The mysterious death of former Kremlin aide Mikhail Lesin has gotten even weirder as details have emerged showing that Lesin -- or someone pretending to be him -- traveled out of the U.S. after his death.

Lesin, the founder of Russia’s RT news agency, largely seen as the Kremlin’s propaganda machine, was found dead in a hotel room in Washington, D.C. on Nov. 5. Although Russian media immediately proclaimed that he had died from a heart attack, many believe foul play was involved — a theory that gained credence last week when U.S. authorities announced Lesin had died from a blow to the head.

Now, just days after that revelation, a Russian activist has published documents purporting to show that Lesin’s passport went through U.S. customs in the Los Angeles airport on Dec. 15 — more than a month after Lesin had been found dead.

The documents came from the Department of Homeland Security’s U.S. Custom and Border Protection, which keeps a database documenting the comings and goings of foreign citizens.

Alexei Navalny, the Russian activist and anti-corruption campaigner who published the documents, questioned whether this new information could add yet another conspiracy theory to the increasingly long list of them.

“So who did they bury on the 13th (of November) in Los Angeles?” Navalny asked on his blog.

“Either way, in the context of all the other strange things (about this case), this completely brings the situation with Lesin’s death into the realm of ‘that only happens in movies.'”

In the months prior to his death, Lesin had faced scrutiny from U.S. authorities over his lavish real estate assets after a senator appealed to the Justice Department to investigate him.
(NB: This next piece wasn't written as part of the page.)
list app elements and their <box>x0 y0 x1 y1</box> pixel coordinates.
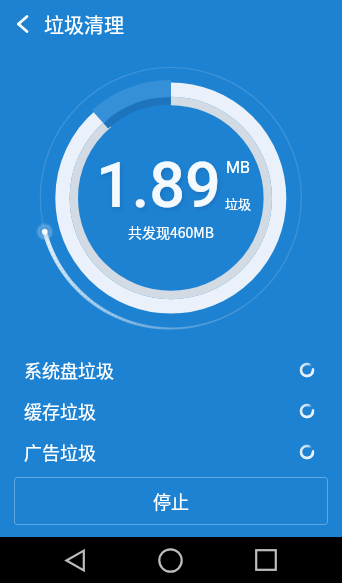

It is unclear whether an investigation was ever officially opened, but observers say Lesin may have been preparing to make a deal with U.S. law enforcement authorities prior to his death.

That theory gained momentum last week, when the DC Medical Examiner’s Office revealed the results of Lesin’s autopsy: He had died of blunt force injuries thought to have been caused by “some sort of altercation.” His neck, legs, arms and torso suffered injuries, as well as his head.

U.S. authorities have stopped short of classifying Lesin’s death as foul play, but they have listed the circumstances as “undetermined.”

In light of this new revelation, many wondered where Russian state media had ever gotten the idea that Lesin had died of a heart attack in the first place. The theory that the “heart attack” story was nothing but a cover-up again gained traction, and analysts said Lesin’s intimate knowledge of the innerworkings of Kremlin propaganda may have made him a dangerous liability.

Lesin was an executive in Gazprom’s media branch and the founder of the colossal RT news agency, a Kremlin-funded outlet with branches across the globe. He was also a long-time confidant to Russian President Vladimir Putin.

Lesin’s death followed a pattern seen in many other high-profile deaths of figures who fell out of favor with the Kremlin, including Boris Berezovsky, the self-exiled former oligarch found dead in his bathroom outside of London in 2013 in strange circumstances, or Alexander Perepilichny, who dropped dead in London in 2012 after challenging top Russian officials.